Judge sends another trove of Eastman emails to Jan. 6 committee

Source: Politico | June 7, 2022 | Kyle Cheney

The ruling is another victory for the Jan. 6 select committee.

A federal judge Tuesday ordered John Eastman — the attorney who developed former President Donald Trump’s last-ditch strategy to overturn the election — to disclose a batch of 159 sensitive documents to the Jan. 6 select committee, including another email that the judge said presented evidence of a likely crime.

In a 26-page ruling, U.S. District Court Judge David Carter also ordered Eastman to provide 10 documents about meetings Eastman held with a secretive pro-Trump group that included a “high-profile” leader discussing strategies for overturning the 2020 election.

The 10 documents in question related to three December meetings held by the group. “Five documents include the agenda for a meeting on December 9, 2020,” the California-based judge indicated. “The agenda included a section entitled “GROUND GAME following Nov 4 Election Results,” during which a sitting Member of Congress discussed a “[p]lan to challenge the electors in the House of Representatives.” Other meetings of the group took place on Dec. 8 and Dec. 16, Carter noted.

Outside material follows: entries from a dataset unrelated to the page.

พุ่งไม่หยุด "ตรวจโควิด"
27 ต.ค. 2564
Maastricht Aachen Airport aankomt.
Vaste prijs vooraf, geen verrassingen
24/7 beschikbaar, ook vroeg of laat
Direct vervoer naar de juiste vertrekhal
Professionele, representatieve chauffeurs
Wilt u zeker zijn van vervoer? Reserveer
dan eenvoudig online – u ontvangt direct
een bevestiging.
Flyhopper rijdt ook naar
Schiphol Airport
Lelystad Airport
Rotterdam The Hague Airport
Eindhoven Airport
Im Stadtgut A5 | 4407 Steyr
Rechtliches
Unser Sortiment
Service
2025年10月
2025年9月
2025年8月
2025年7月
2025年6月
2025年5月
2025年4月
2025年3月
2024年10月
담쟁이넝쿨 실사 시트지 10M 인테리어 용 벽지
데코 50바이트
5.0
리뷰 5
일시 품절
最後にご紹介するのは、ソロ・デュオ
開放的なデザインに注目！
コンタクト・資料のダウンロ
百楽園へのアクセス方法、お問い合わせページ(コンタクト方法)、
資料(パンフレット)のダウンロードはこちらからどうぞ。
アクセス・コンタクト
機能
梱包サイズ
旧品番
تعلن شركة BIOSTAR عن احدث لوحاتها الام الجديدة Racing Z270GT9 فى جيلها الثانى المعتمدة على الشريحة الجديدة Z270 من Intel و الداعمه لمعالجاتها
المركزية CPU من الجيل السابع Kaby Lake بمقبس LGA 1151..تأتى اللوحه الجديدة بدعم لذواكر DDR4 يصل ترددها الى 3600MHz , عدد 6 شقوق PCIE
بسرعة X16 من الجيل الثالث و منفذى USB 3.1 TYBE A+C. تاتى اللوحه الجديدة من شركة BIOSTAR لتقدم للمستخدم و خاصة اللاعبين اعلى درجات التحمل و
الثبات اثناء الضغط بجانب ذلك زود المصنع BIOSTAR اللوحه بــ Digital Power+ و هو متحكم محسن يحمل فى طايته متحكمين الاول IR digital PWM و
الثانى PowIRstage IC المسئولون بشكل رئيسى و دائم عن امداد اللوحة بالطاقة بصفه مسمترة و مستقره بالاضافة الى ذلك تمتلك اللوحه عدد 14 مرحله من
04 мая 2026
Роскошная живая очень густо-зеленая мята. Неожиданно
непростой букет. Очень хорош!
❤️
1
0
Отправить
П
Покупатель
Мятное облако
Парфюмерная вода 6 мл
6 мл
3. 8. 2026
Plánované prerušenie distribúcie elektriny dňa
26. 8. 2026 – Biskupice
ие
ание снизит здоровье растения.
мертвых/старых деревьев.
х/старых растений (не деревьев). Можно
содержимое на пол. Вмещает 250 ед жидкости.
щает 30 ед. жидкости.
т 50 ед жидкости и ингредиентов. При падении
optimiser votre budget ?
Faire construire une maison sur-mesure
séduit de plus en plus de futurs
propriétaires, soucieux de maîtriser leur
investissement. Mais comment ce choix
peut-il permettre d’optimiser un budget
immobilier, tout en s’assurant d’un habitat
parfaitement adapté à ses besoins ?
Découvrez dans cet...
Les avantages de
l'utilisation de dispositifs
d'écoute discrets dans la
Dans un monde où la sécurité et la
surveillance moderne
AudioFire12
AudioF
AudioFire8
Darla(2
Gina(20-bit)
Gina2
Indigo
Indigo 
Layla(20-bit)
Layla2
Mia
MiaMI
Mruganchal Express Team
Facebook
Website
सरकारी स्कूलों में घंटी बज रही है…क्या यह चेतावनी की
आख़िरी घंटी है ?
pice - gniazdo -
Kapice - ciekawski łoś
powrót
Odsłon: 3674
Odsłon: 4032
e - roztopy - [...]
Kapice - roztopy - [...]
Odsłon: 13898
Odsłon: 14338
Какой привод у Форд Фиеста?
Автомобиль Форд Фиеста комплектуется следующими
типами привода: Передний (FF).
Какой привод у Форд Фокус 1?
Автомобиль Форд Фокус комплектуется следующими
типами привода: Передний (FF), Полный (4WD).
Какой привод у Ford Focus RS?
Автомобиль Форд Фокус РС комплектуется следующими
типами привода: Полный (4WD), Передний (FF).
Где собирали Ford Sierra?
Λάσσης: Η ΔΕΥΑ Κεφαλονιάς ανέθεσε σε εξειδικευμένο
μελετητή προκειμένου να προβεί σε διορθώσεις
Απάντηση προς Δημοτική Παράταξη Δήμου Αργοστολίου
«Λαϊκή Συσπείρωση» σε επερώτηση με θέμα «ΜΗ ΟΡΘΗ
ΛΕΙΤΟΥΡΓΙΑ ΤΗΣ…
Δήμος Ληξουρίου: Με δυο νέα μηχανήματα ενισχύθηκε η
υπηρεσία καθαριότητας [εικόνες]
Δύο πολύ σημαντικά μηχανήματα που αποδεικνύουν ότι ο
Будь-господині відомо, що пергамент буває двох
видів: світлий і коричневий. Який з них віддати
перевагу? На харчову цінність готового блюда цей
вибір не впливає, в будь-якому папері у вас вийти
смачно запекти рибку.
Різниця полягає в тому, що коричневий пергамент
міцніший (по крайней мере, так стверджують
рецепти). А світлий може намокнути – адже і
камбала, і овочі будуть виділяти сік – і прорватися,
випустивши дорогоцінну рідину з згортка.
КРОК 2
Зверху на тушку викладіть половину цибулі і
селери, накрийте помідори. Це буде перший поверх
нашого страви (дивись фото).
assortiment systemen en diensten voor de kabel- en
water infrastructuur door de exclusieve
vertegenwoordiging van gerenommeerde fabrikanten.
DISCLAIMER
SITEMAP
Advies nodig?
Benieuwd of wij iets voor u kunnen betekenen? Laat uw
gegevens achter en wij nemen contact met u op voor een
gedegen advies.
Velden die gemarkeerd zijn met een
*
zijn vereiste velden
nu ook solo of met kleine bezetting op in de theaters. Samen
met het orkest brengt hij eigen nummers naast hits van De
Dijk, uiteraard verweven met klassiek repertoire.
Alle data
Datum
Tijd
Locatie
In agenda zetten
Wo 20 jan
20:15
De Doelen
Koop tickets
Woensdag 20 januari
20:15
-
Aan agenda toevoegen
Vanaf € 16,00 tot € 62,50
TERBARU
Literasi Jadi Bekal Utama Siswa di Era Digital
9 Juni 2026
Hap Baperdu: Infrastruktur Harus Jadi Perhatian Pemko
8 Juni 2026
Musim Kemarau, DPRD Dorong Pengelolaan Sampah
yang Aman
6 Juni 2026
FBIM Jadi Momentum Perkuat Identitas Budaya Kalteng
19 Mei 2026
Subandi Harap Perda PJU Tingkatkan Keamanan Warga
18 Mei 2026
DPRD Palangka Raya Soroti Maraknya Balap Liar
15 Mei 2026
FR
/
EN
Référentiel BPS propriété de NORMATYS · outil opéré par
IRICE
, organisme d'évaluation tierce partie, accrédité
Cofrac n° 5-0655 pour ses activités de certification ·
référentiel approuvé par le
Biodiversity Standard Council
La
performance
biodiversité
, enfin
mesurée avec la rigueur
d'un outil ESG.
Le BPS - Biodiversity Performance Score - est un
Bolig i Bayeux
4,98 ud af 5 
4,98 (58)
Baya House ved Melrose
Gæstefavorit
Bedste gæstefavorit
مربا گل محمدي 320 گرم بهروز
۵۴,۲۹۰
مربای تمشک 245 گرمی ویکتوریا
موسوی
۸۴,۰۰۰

“The Select Committee has a substantial interest in these three meetings because the presentations furthered a critical objective of the January 6 plan: to have contested states certify alternate slates of electors for President Trump,” he ruled. “Dr. Eastman’s actions in these few weeks indicate that his and President Trump’s pressure campaign to stop the electoral count did not end with Vice President Pence — it targeted every tier of federal and state elected officials. Convincing state legislatures to certify competing electors was essential to stop the count and ensure President Trump’s reelection.”

The ruling is another victory for the Jan. 6 select committee as it prepares to present its findings to the public. Eastman was ordered to deliver the new batch of emails to the select committee by 5 p.m. Wednesday, the day before the panel’s first public hearing.

Among the documents Carter ordered disclosed were several communications directly from Trump, which Carter said were not protected by his attorney-client relationship with the president. One of the documents was a photo with a handwritten note from Trump about the size of his campaign rallies, and two were relayed by Trump’s executive assistant and sought advice for framing Trump’s public statements about a plan to send alternate slates of electors to Congress — an element of the effort to overturn the election.

The single email that Carter said pertained to a potential crime was an exchange on Dec. 22, 2020, in which an unidentified attorney encouraged Trump’s legal team not to pursue a case in court related to the Jan. 6 session of Congress.

“Because the attorney concluded that a negative court ruling would ‘tank the January 6 strategy,’ he encouraged the legal team to avoid the courts,” Carter indicated.

“This email cemented the direction of the January 6 plan,” Carter continued. “The Trump legal team chose not to seek recourse in court — instead, they forged ahead with a political campaign to disrupt the electoral count. Lawyers are free not to bring cases; they are not free to evade judicial review to overturn a democratic election. Accordingly, this portion of the email is subject to the crime-fraud exception and must be disclosed.”